Und heute trifft man sich also zum ersten Mal im Raum A500 des sächsischen Landtags. Ziel des Treffens sei ein Kennenlernen und ein erster Gedankenaustausch, heißt es aus der AfD. Man wolle schauen, wie nachhaltig das Bündnis sei und wie verlässlich und politiktauglich deren Koordinatoren. Pegida erklärt, das Treffen sei eine einmalige Sache. Man wolle sich nicht politisch vereinnahmen lassen. Nur - wohin will die Bewegung? Wie lange will man es bei der montäglichen Demonstration bewenden lassen?
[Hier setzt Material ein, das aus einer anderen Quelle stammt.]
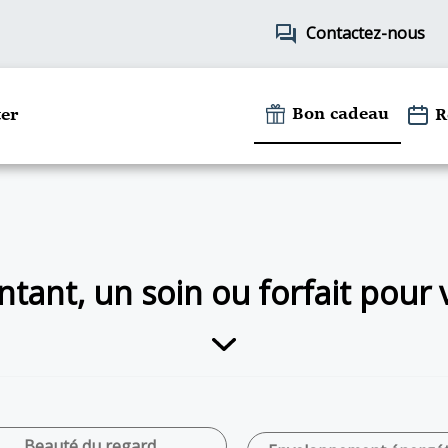
forum
Contactez-nous
Bon cadeau
er
R
tant, un soin ou forfait pour
Beauté du regard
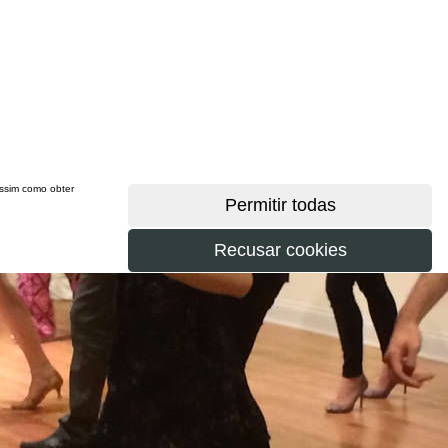
 assim como obter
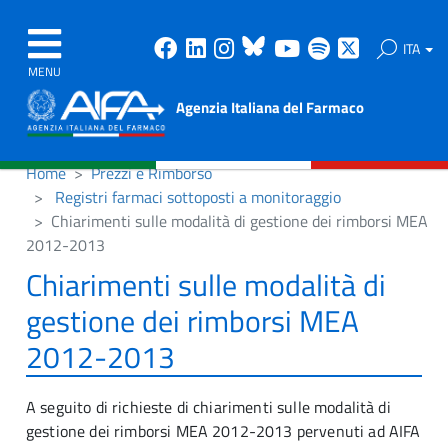
Facebook
Linkedin
Instagram
Bluesky
Youtube
Spotify
X
ITA
MENU
Agenzia Italiana del Farmaco
Home
Prezzi e Rimborso
Registri farmaci sottoposti a monitoraggio
Chiarimenti sulle modalità di gestione dei rimborsi MEA
2012-2013
Chiarimenti sulle modalità di
gestione dei rimborsi MEA
2012-2013
A seguito di richieste di chiarimenti sulle modalità di
gestione dei rimborsi MEA 2012-2013 pervenuti ad AIFA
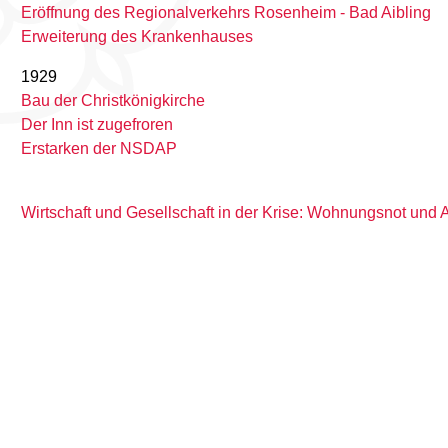
Eröffnung des Regionalverkehrs Rosenheim - Bad Aibling
Erweiterung des Krankenhauses
1929
Bau der Christkönigkirche
Der Inn ist zugefroren
Erstarken der NSDAP
Wirtschaft und Gesellschaft in der Krise: Wohnungsnot und A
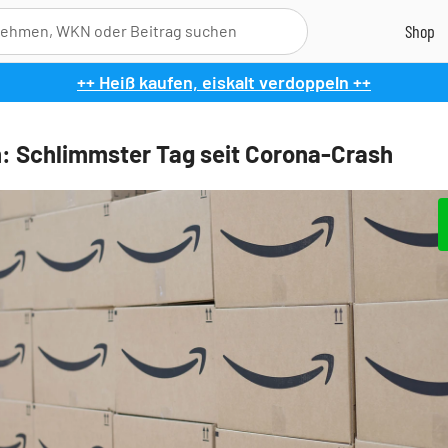
++ Heiß kaufen, eiskalt verdoppeln ++
 Schlimmster Tag seit Corona-Crash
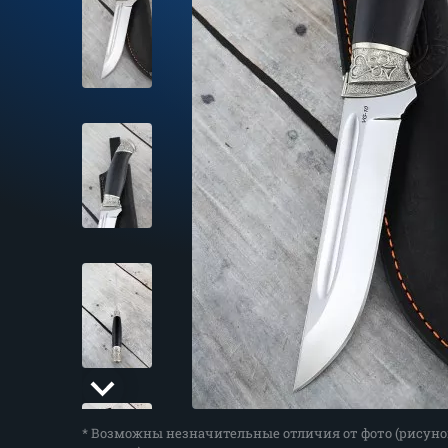
* Возможны незначительные отличия от фото (рисуно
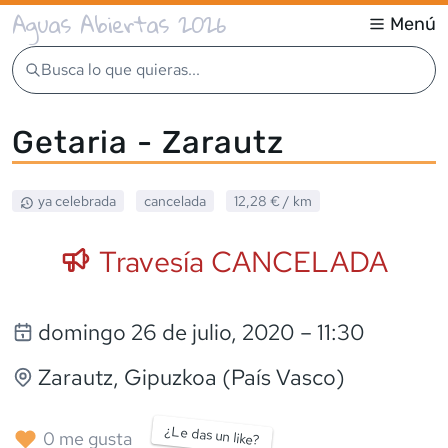
Aguas Abiertas 2026
Menú
Busca lo que quieras...
Getaria - Zarautz
ya celebrada
cancelada
12,28 €
/ km
Travesía CANCELADA
domingo 26 de julio, 2020
– 11:30
Zarautz
, Gipuzkoa (País Vasco)
¿Le das un like?
0
me gusta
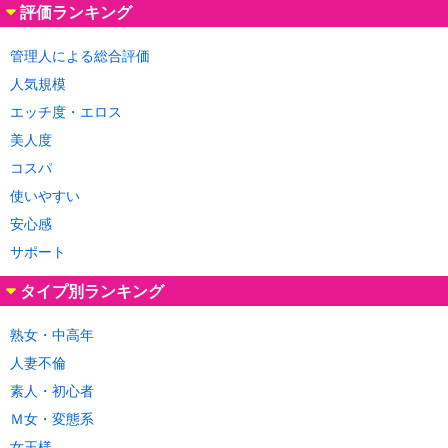
評価ランキング
管理人による総合評価
人気規模
エッチ度・エロス
美人度
コスパ
使いやすい
安心感
サポート
タイプ別ランキング
熟女・中高年
人妻不倫
素人・初心者
Ｍ女・変態系
女王様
Die AfD könnte dabei behilflich zu sein, zu überlegen, wie die nächste Stufe aussehen könnte.

Für die Partei besteht genau darin die Gefahr: Für die AfD ist es riskant, das optimale Verhältnis zu der Protestbewegung auszutarieren. Zu viel Nähe zu den teilweise plumpen rechten Parolen von Pegida birgt ein Risiko. Seit ihrer Gründung hat die Partei mit dem richtigen Umgang mit Rechtsextremen zu kämpfen. Der nationalliberale Flügel um Gauland und Petry plädiert für mehr Offenheit nach rechts.

Parteichef Lucke und Vize Hans-Olaf Henkel fordern jedoch mehr Abstand. Sie sehen die Gefahr, dass die AfD ins ultrarechte Lager abrutschen und für konservative Wähler nicht mehr attraktiv sein könnte. Gauland und Petry gegen Lucke und Henkel: Die Pegida-Debatte trifft die Alternative an einem wunden Punkt. Sie vertieft die tiefen Gräben in der Parteispitze damit nicht nur, sondern kann von nun an mit darüber entscheiden, welche politische Zukunft die AfD hat. Wenn sie denn eine hat.